> **Dataset**:

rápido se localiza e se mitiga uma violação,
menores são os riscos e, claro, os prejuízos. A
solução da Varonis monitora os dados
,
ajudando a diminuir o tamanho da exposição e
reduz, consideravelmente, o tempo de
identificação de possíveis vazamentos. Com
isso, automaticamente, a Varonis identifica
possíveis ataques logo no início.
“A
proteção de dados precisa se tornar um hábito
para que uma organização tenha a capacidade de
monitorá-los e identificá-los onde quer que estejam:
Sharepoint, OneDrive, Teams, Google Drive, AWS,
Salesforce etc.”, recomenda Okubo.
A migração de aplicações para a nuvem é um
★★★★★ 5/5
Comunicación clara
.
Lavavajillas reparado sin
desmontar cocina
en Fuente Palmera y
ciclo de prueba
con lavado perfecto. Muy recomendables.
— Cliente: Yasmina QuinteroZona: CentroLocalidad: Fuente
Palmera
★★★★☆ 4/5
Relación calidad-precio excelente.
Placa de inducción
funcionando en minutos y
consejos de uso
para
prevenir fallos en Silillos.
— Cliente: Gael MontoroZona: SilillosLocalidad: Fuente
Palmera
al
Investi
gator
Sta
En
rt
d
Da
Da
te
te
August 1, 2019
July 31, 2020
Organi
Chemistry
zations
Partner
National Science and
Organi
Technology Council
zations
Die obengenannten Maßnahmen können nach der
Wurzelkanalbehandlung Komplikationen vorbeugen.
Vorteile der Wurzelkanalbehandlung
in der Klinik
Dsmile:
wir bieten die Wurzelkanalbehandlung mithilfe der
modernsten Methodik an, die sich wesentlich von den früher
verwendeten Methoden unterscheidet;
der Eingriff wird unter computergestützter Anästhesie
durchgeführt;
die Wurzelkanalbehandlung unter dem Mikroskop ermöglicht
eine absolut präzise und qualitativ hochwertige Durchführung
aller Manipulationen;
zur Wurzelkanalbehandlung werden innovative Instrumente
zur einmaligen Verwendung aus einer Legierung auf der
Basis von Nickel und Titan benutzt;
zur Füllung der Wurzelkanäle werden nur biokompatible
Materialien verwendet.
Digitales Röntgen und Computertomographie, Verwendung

> **Exercise goal**:
The listing above has to be written out again in full, exactly as shown.

> **Solved exercise**:
rápido se localiza e se mitiga uma violação,
menores são os riscos e, claro, os prejuízos. A
solução da Varonis monitora os dados
,
ajudando a diminuir o tamanho da exposição e
reduz, consideravelmente, o tempo de
identificação de possíveis vazamentos. Com
isso, automaticamente, a Varonis identifica
possíveis ataques logo no início.
“A
proteção de dados precisa se tornar um hábito
para que uma organização tenha a capacidade de
monitorá-los e identificá-los onde quer que estejam:
Sharepoint, OneDrive, Teams, Google Drive, AWS,
Salesforce etc.”, recomenda Okubo.
A migração de aplicações para a nuvem é um
★★★★★ 5/5
Comunicación clara
.
Lavavajillas reparado sin
desmontar cocina
en Fuente Palmera y
ciclo de prueba
con lavado perfecto. Muy recomendables.
— Cliente: Yasmina QuinteroZona: CentroLocalidad: Fuente
Palmera
★★★★☆ 4/5
Relación calidad-precio excelente.
Placa de inducción
funcionando en minutos y
consejos de uso
para
prevenir fallos en Silillos.
— Cliente: Gael MontoroZona: SilillosLocalidad: Fuente
Palmera
al
Investi
gator
Sta
En
rt
d
Da
Da
te
te
August 1, 2019
July 31, 2020
Organi
Chemistry
zations
Partner
National Science and
Organi
Technology Council
zations
Die obengenannten Maßnahmen können nach der
Wurzelkanalbehandlung Komplikationen vorbeugen.
Vorteile der Wurzelkanalbehandlung
in der Klinik
Dsmile:
wir bieten die Wurzelkanalbehandlung mithilfe der
modernsten Methodik an, die sich wesentlich von den früher
verwendeten Methoden unterscheidet;
der Eingriff wird unter computergestützter Anästhesie
durchgeführt;
die Wurzelkanalbehandlung unter dem Mikroskop ermöglicht
eine absolut präzise und qualitativ hochwertige Durchführung
aller Manipulationen;
zur Wurzelkanalbehandlung werden innovative Instrumente
zur einmaligen Verwendung aus einer Legierung auf der
Basis von Nickel und Titan benutzt;
zur Füllung der Wurzelkanäle werden nur biokompatible
Materialien verwendet.
Digitales Röntgen und Computertomographie, Verwendung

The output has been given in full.